- _TASK STATEMENT_: Each of the entries beneath this task should be written out exactly.

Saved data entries
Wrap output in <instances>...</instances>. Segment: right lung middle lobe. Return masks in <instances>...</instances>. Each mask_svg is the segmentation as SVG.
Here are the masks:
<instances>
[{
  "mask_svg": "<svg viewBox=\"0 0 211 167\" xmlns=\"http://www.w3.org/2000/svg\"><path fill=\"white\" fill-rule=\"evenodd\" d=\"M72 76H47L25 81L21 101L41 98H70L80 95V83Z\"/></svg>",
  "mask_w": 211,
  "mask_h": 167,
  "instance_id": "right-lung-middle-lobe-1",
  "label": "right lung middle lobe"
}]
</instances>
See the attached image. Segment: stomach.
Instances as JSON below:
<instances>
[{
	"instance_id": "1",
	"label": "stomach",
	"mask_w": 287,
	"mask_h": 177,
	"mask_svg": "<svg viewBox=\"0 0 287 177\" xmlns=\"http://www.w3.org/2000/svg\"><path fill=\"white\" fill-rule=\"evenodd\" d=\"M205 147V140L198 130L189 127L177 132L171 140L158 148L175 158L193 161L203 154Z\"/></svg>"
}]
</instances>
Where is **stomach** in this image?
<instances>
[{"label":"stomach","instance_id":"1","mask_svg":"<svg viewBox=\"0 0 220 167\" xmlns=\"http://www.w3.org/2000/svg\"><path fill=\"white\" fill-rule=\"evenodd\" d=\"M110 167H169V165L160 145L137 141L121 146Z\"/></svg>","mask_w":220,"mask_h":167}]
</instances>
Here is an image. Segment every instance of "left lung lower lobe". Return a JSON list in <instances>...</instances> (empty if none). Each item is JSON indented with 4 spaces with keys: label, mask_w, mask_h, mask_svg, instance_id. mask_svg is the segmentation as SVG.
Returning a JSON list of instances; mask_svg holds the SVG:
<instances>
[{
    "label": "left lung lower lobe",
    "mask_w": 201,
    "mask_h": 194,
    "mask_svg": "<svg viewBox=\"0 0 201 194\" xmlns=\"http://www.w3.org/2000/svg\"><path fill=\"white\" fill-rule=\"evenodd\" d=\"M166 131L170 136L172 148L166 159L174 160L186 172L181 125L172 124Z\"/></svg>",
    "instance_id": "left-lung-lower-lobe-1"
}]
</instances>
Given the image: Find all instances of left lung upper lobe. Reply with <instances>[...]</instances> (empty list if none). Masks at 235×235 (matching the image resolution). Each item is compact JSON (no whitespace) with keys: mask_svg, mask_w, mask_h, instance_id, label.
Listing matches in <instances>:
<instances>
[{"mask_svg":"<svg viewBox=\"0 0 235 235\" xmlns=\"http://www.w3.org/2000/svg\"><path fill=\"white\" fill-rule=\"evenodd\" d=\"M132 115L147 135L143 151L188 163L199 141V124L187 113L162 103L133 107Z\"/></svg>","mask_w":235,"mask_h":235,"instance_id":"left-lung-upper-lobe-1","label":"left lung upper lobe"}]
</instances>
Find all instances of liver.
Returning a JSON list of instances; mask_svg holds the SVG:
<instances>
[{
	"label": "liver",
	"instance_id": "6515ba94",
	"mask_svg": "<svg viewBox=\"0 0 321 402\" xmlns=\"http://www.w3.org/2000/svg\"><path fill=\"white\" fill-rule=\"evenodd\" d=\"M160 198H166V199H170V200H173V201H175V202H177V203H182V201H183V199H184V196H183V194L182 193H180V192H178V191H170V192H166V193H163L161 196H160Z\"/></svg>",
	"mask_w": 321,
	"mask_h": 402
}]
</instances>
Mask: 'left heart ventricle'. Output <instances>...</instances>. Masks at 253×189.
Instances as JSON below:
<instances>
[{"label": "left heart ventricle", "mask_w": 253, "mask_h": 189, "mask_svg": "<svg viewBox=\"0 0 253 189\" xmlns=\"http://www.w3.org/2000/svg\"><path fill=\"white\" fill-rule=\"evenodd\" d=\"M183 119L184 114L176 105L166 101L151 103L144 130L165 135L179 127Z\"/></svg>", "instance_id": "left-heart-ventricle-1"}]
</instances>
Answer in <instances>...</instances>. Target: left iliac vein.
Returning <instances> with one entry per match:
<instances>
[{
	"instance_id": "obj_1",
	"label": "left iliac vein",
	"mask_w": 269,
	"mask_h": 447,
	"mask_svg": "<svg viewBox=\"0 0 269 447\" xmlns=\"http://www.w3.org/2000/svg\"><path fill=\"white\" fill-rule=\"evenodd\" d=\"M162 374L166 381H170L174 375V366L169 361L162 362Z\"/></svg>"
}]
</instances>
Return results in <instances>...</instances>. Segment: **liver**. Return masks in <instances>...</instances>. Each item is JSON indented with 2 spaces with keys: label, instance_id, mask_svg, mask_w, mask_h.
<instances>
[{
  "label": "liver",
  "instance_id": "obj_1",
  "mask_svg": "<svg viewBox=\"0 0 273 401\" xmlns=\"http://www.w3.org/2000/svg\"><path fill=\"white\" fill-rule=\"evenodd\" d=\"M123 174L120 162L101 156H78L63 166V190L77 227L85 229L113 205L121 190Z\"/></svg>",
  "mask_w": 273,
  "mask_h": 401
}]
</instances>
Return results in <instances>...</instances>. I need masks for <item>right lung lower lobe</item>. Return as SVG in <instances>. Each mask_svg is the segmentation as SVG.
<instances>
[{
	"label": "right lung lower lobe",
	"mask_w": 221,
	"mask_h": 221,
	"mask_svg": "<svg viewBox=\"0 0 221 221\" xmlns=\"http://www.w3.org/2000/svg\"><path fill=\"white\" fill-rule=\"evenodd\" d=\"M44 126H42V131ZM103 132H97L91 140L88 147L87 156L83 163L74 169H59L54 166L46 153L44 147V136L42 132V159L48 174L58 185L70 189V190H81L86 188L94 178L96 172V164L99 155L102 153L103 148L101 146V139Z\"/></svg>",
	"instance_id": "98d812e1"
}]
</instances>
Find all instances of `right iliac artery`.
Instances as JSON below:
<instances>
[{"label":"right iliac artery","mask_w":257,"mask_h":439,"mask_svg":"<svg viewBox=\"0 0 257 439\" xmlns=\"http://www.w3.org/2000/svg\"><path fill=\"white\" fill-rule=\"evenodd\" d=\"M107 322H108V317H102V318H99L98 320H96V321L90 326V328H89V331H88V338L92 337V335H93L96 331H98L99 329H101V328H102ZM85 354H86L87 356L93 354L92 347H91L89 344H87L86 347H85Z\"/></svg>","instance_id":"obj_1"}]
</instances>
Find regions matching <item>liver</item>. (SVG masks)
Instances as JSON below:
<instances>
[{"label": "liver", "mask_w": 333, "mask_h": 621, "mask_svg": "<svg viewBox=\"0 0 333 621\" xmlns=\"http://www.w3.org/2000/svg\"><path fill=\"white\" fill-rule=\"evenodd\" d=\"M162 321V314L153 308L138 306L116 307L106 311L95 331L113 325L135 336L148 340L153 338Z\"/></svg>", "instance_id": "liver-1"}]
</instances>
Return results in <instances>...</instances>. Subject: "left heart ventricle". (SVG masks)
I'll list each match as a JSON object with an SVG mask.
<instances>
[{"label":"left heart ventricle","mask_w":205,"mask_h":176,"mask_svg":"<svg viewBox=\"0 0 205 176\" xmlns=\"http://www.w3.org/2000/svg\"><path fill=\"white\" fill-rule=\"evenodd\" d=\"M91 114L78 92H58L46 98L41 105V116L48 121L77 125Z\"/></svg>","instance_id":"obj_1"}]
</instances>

- _COMPLETED TASK_:
Wrap output in <instances>...</instances>. Segment: right lung middle lobe. Return masks in <instances>...</instances>. Each mask_svg is the segmentation as SVG.
Here are the masks:
<instances>
[{
  "mask_svg": "<svg viewBox=\"0 0 211 167\" xmlns=\"http://www.w3.org/2000/svg\"><path fill=\"white\" fill-rule=\"evenodd\" d=\"M72 76H47L25 81L21 101L41 98H70L80 95V83Z\"/></svg>",
  "mask_w": 211,
  "mask_h": 167,
  "instance_id": "right-lung-middle-lobe-1",
  "label": "right lung middle lobe"
}]
</instances>
See the attached image. Segment: stomach.
Instances as JSON below:
<instances>
[{
	"instance_id": "1",
	"label": "stomach",
	"mask_w": 287,
	"mask_h": 177,
	"mask_svg": "<svg viewBox=\"0 0 287 177\" xmlns=\"http://www.w3.org/2000/svg\"><path fill=\"white\" fill-rule=\"evenodd\" d=\"M205 147V140L198 130L189 127L177 132L171 140L158 148L175 158L193 161L203 154Z\"/></svg>"
}]
</instances>
Where is **stomach** in this image?
<instances>
[{"label":"stomach","instance_id":"1","mask_svg":"<svg viewBox=\"0 0 220 167\" xmlns=\"http://www.w3.org/2000/svg\"><path fill=\"white\" fill-rule=\"evenodd\" d=\"M110 167H169V165L160 145L137 141L121 146Z\"/></svg>","mask_w":220,"mask_h":167}]
</instances>
Here is an image. Segment every instance of "left lung lower lobe". Return a JSON list in <instances>...</instances> (empty if none). Each item is JSON indented with 4 spaces with keys: label, mask_w, mask_h, mask_svg, instance_id. mask_svg is the segmentation as SVG.
Returning a JSON list of instances; mask_svg holds the SVG:
<instances>
[{
    "label": "left lung lower lobe",
    "mask_w": 201,
    "mask_h": 194,
    "mask_svg": "<svg viewBox=\"0 0 201 194\" xmlns=\"http://www.w3.org/2000/svg\"><path fill=\"white\" fill-rule=\"evenodd\" d=\"M166 131L170 136L172 148L166 159L174 160L186 172L181 125L172 124Z\"/></svg>",
    "instance_id": "left-lung-lower-lobe-1"
}]
</instances>
Given the image: Find all instances of left lung upper lobe. Reply with <instances>[...]</instances> (empty list if none). Masks at 235×235 (matching the image resolution). Each item is compact JSON (no whitespace) with keys: mask_svg, mask_w, mask_h, instance_id, label.
Listing matches in <instances>:
<instances>
[{"mask_svg":"<svg viewBox=\"0 0 235 235\" xmlns=\"http://www.w3.org/2000/svg\"><path fill=\"white\" fill-rule=\"evenodd\" d=\"M132 115L147 135L143 151L188 163L199 141V124L187 113L162 103L133 107Z\"/></svg>","mask_w":235,"mask_h":235,"instance_id":"left-lung-upper-lobe-1","label":"left lung upper lobe"}]
</instances>
Find all instances of liver.
Returning a JSON list of instances; mask_svg holds the SVG:
<instances>
[{
	"label": "liver",
	"instance_id": "6515ba94",
	"mask_svg": "<svg viewBox=\"0 0 321 402\" xmlns=\"http://www.w3.org/2000/svg\"><path fill=\"white\" fill-rule=\"evenodd\" d=\"M160 198H166V199H170V200H173V201H175V202H177V203H182V201H183V199H184V196H183V194L182 193H180V192H178V191H170V192H166V193H163L161 196H160Z\"/></svg>",
	"mask_w": 321,
	"mask_h": 402
}]
</instances>
Mask: 'left heart ventricle'. Output <instances>...</instances>. Masks at 253×189.
Instances as JSON below:
<instances>
[{"label": "left heart ventricle", "mask_w": 253, "mask_h": 189, "mask_svg": "<svg viewBox=\"0 0 253 189\" xmlns=\"http://www.w3.org/2000/svg\"><path fill=\"white\" fill-rule=\"evenodd\" d=\"M183 119L184 114L176 105L166 101L151 103L144 130L165 135L179 127Z\"/></svg>", "instance_id": "left-heart-ventricle-1"}]
</instances>
Answer in <instances>...</instances>. Target: left iliac vein.
Returning <instances> with one entry per match:
<instances>
[{
	"instance_id": "obj_1",
	"label": "left iliac vein",
	"mask_w": 269,
	"mask_h": 447,
	"mask_svg": "<svg viewBox=\"0 0 269 447\" xmlns=\"http://www.w3.org/2000/svg\"><path fill=\"white\" fill-rule=\"evenodd\" d=\"M162 374L166 381H170L174 375V366L169 361L162 362Z\"/></svg>"
}]
</instances>
Return results in <instances>...</instances>. Segment: **liver**. Return masks in <instances>...</instances>. Each item is JSON indented with 2 spaces with keys: label, instance_id, mask_svg, mask_w, mask_h.
<instances>
[{
  "label": "liver",
  "instance_id": "obj_1",
  "mask_svg": "<svg viewBox=\"0 0 273 401\" xmlns=\"http://www.w3.org/2000/svg\"><path fill=\"white\" fill-rule=\"evenodd\" d=\"M123 174L120 162L101 156H78L63 166V190L77 227L85 229L113 205L121 190Z\"/></svg>",
  "mask_w": 273,
  "mask_h": 401
}]
</instances>
Return results in <instances>...</instances>. I need masks for <item>right lung lower lobe</item>. Return as SVG in <instances>. Each mask_svg is the segmentation as SVG.
<instances>
[{
	"label": "right lung lower lobe",
	"mask_w": 221,
	"mask_h": 221,
	"mask_svg": "<svg viewBox=\"0 0 221 221\" xmlns=\"http://www.w3.org/2000/svg\"><path fill=\"white\" fill-rule=\"evenodd\" d=\"M44 126H42V131ZM103 132H97L91 140L88 147L87 156L83 163L74 169H59L54 166L46 153L44 147V136L42 132V159L48 174L58 185L70 189V190H81L86 188L94 178L96 172V164L99 155L102 153L103 148L101 146V139Z\"/></svg>",
	"instance_id": "98d812e1"
}]
</instances>
Find all instances of `right iliac artery`.
Instances as JSON below:
<instances>
[{"label":"right iliac artery","mask_w":257,"mask_h":439,"mask_svg":"<svg viewBox=\"0 0 257 439\" xmlns=\"http://www.w3.org/2000/svg\"><path fill=\"white\" fill-rule=\"evenodd\" d=\"M107 322H108V317H102V318H99L98 320H96V321L90 326V328H89V331H88V338L92 337V335H93L96 331H98L99 329H101V328H102ZM85 354H86L87 356L93 354L92 347H91L89 344H87L86 347H85Z\"/></svg>","instance_id":"obj_1"}]
</instances>
Find regions matching <item>liver</item>. (SVG masks)
Instances as JSON below:
<instances>
[{"label": "liver", "mask_w": 333, "mask_h": 621, "mask_svg": "<svg viewBox=\"0 0 333 621\" xmlns=\"http://www.w3.org/2000/svg\"><path fill=\"white\" fill-rule=\"evenodd\" d=\"M162 321V314L153 308L138 306L116 307L106 311L95 331L113 325L135 336L148 340L153 338Z\"/></svg>", "instance_id": "liver-1"}]
</instances>
Return results in <instances>...</instances>. Subject: "left heart ventricle". (SVG masks)
I'll list each match as a JSON object with an SVG mask.
<instances>
[{"label":"left heart ventricle","mask_w":205,"mask_h":176,"mask_svg":"<svg viewBox=\"0 0 205 176\" xmlns=\"http://www.w3.org/2000/svg\"><path fill=\"white\" fill-rule=\"evenodd\" d=\"M91 114L78 92H58L46 98L41 105V116L48 121L77 125Z\"/></svg>","instance_id":"obj_1"}]
</instances>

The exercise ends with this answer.